After reviewing the testimonies of both Dr. Siegert and Dr. Simring, the Court concludes that the findings of Dr. Simring's opinion are most credible. That is, the Court recognizes that Simring's methodology that considers all of the facts and the larger context, rather than one focusing on the administration of select psychological tests, yields a competency evaluation that is more reliable, and, accordingly, more credible. The fact that Gonzalez maintained employment for some years, raises a child, operates heavy machinery, works as an auto mechanic, and drives an automobile demonstrates maturity and competency of intellectual functioning.

In addition, when Dr. Simring interviewed Gonzalez about the nature of a criminal proceeding, Dr. Simring's testimony was far different than Dr. Siegert's version within that area. For example, when interviewed by Dr. Simring, Gonzalez knew of the roie of the jury Id. at 143:13-14), was aware that he was charged with downloading child pornography ( Id. at 122:24-123:7). and he had both a basic understanding of the purpose of a plea bargain (ET 124, 20 through ET 125, 13), and a familiarity with the role of a judge ( Id. at 125:15-25). In contrast, when Dr. Siegert reviewed the nature of a criminal proceeding, Gonzalez's testimony was more sketchy.
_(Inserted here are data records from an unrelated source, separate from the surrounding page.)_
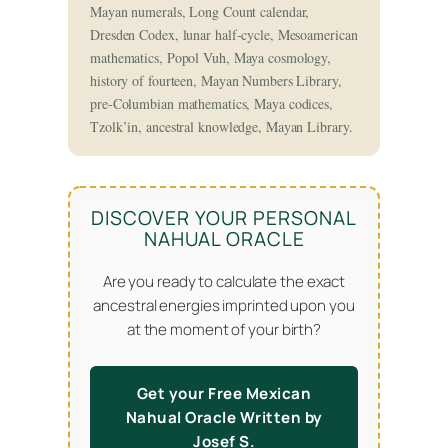
Mayan numerals, Long Count calendar,
Dresden Codex, lunar half-cycle, Mesoamerican
mathematics, Popol Vuh, Maya cosmology,
history of fourteen, Mayan Numbers Library,
pre-Columbian mathematics, Maya codices,
Tzolk’in, ancestral knowledge, Mayan Library.
DISCOVER YOUR PERSONAL
NAHUAL ORACLE
Are you ready to calculate the exact
ancestral energies imprinted upon you
at the moment of your birth?
Get your Free Mexican
Nahual Oracle Written by
Josef S.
Although the Court finds Dr. Simring's testimony to be the most credible, and that Mr. Gonzalez is competent to stand trial and enter a plea of guilty. the court cannot overlook the fact that the defendant did not understand the word "waiver." Both psychologists suggested that more elementary words should replace waiver, like "giving up a right." As such, the Court grants the motion to vacate the plea of guilty due to the many times the Court used that word "waiver" during its colloquy with Defendant. The Court finds that the failure to describe the term "waiver" in a more understandable manner is a fair and just reason for requesting the withdrawal. See FED. R. CR. P. 11 (d)(2)(B).


This matter having come before the court on a motion by Defendant Miguel Gonzalez to withdraw his guilty plea to a one count information charging him with possession of child pornography (ECF 21), and the Court having considered the parties' submissions and the testimony of Drs. Siegert and Simring furnished at the March 4, 2014 hearing, and for good cause shown;

IT IS on this 16th day of October, 2014,

ORDERED that Defendant Miguel Gonzalez's motion is hereby GRANTED.